* [WHAT IS NEEDED]:
In the data that follows, count each line holding the string "function"; answer with the number only.

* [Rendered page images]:
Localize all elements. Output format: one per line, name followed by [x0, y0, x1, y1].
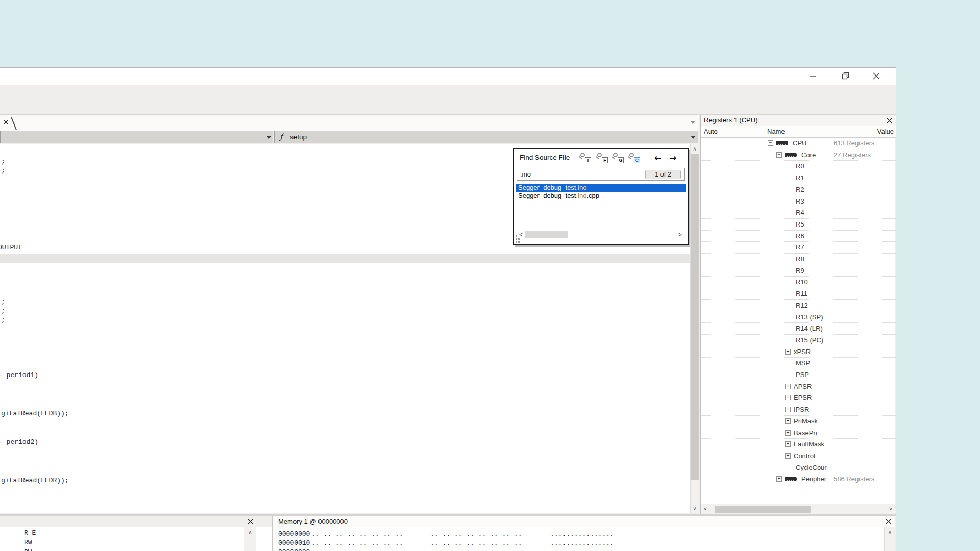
editor-vscrollbar-thumb[interactable]	[691, 154, 699, 480]
function-icon: ƒ	[280, 132, 283, 141]
find-filter-g-button[interactable]: G	[611, 152, 624, 164]
left-panel-content[interactable]	[0, 527, 272, 551]
register-row[interactable]: R3	[701, 196, 896, 208]
column-value[interactable]: Value	[823, 128, 894, 135]
register-row[interactable]: R4	[701, 207, 896, 219]
register-value: 613 Registers	[834, 139, 894, 147]
find-query-input[interactable]: .ino 1 of 2	[517, 168, 685, 181]
function-combo[interactable]: ƒ setup	[274, 131, 698, 143]
file-combo[interactable]	[0, 131, 273, 143]
registers-hscrollbar-thumb[interactable]	[715, 506, 811, 513]
register-row[interactable]: +PriMask	[701, 416, 896, 428]
column-name[interactable]: Name	[767, 128, 785, 135]
find-filter-c-button[interactable]: C	[628, 152, 640, 164]
register-row[interactable]: −CPU613 Registers	[701, 138, 896, 149]
scroll-up-icon[interactable]: ∧	[244, 529, 256, 535]
register-name: R9	[796, 267, 804, 274]
find-next-button[interactable]: →	[669, 153, 676, 163]
expand-box-icon[interactable]: +	[785, 453, 791, 459]
register-row[interactable]: +APSR	[701, 381, 896, 393]
scroll-down-icon[interactable]: ∨	[691, 506, 699, 511]
register-row[interactable]: R5	[701, 219, 896, 231]
register-row[interactable]: +Peripher586 Registers	[701, 473, 896, 485]
register-row[interactable]: R10	[701, 277, 896, 288]
close-button[interactable]	[869, 70, 884, 82]
register-row[interactable]: R7	[701, 242, 896, 254]
register-row[interactable]: R9	[701, 265, 896, 277]
find-match-count: 1 of 2	[645, 170, 681, 179]
expand-box-icon[interactable]: +	[785, 430, 791, 436]
register-row[interactable]: R1	[701, 172, 896, 184]
register-row[interactable]: +FaultMask	[701, 439, 896, 450]
register-row[interactable]: R12	[701, 300, 896, 312]
code-fragment: ;	[1, 316, 5, 324]
register-row[interactable]: R15 (PC)	[701, 335, 896, 346]
expand-box-icon[interactable]: +	[785, 384, 791, 389]
expand-box-icon[interactable]: +	[785, 395, 791, 400]
register-row[interactable]: PSP	[701, 369, 896, 381]
memory-ascii: ................	[550, 539, 614, 547]
expand-box-icon[interactable]: +	[785, 418, 791, 424]
editor-vscrollbar[interactable]: ∧ ∨	[690, 144, 699, 513]
toolbar-strip	[0, 85, 896, 115]
register-row[interactable]: +xPSR	[701, 346, 896, 358]
scroll-left-icon[interactable]: <	[704, 506, 707, 512]
find-hscrollbar[interactable]: < >	[516, 229, 686, 241]
register-name: R3	[796, 197, 804, 205]
collapse-box-icon[interactable]: −	[776, 152, 782, 158]
memory-vscrollbar[interactable]: ∧	[884, 527, 895, 551]
register-row[interactable]: R11	[701, 288, 896, 300]
registers-column-header[interactable]: Auto Name Value	[701, 126, 896, 138]
left-panel-close-button[interactable]	[247, 518, 254, 527]
find-prev-button[interactable]: ←	[654, 153, 662, 163]
memory-address: 00000020	[278, 548, 310, 551]
scroll-left-icon[interactable]: <	[519, 231, 523, 238]
memory-panel-header[interactable]: Memory 1 @ 00000000	[273, 516, 895, 527]
find-result-item[interactable]: Segger_debug_test.ino	[516, 184, 686, 192]
memory-hex: .. .. .. .. .. .. .. ..	[311, 539, 403, 547]
collapse-box-icon[interactable]: −	[768, 140, 773, 146]
register-row[interactable]: CycleCour	[701, 462, 896, 474]
register-row[interactable]: R2	[701, 184, 896, 196]
left-panel-vscrollbar[interactable]: ∧	[244, 527, 256, 551]
tab-list-dropdown-icon[interactable]	[690, 121, 695, 124]
left-panel-header[interactable]	[0, 516, 272, 527]
registers-hscrollbar[interactable]: < >	[701, 504, 895, 514]
minimize-button[interactable]	[805, 70, 821, 82]
find-filter-t-button[interactable]: T	[579, 152, 591, 164]
find-filter-f-button[interactable]: F	[596, 152, 608, 164]
memory-close-button[interactable]	[885, 518, 892, 527]
expand-box-icon[interactable]: +	[776, 476, 782, 482]
register-row[interactable]: −Core27 Registers	[701, 149, 896, 161]
column-auto[interactable]: Auto	[704, 128, 718, 135]
register-row[interactable]: R14 (LR)	[701, 323, 896, 335]
registers-close-button[interactable]	[886, 117, 893, 126]
tab-close-button[interactable]	[3, 118, 9, 128]
scroll-up-icon[interactable]: ∧	[691, 146, 699, 152]
find-hscrollbar-thumb[interactable]	[525, 231, 568, 238]
scroll-right-icon[interactable]: >	[889, 506, 892, 512]
find-result-item[interactable]: Segger_debug_test.ino.cpp	[516, 192, 686, 200]
expand-box-icon[interactable]: +	[785, 441, 791, 447]
file-combo-arrow-icon[interactable]	[266, 136, 272, 139]
magnifier-icon	[580, 153, 585, 157]
restore-button[interactable]	[838, 70, 853, 82]
memory-address: 00000000	[278, 530, 310, 538]
register-row[interactable]: +Control	[701, 450, 896, 462]
chip-icon	[785, 477, 797, 481]
scroll-right-icon[interactable]: >	[678, 231, 682, 238]
register-row[interactable]: R0	[701, 161, 896, 172]
expand-box-icon[interactable]: +	[785, 349, 791, 355]
register-row[interactable]: +IPSR	[701, 404, 896, 416]
register-row[interactable]: +BasePri	[701, 428, 896, 439]
register-row[interactable]: R6	[701, 231, 896, 242]
expand-box-icon[interactable]: +	[785, 407, 791, 412]
registers-panel-header[interactable]: Registers 1 (CPU)	[701, 115, 896, 126]
function-combo-arrow-icon[interactable]	[691, 136, 696, 139]
register-row[interactable]: +EPSR	[701, 392, 896, 404]
register-row[interactable]: MSP	[701, 358, 896, 369]
register-row[interactable]: R13 (SP)	[701, 312, 896, 323]
scroll-up-icon[interactable]: ∧	[885, 529, 895, 535]
tab-edge[interactable]	[11, 117, 17, 130]
register-row[interactable]: R8	[701, 254, 896, 265]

* [YOUR SOLUTION]:
3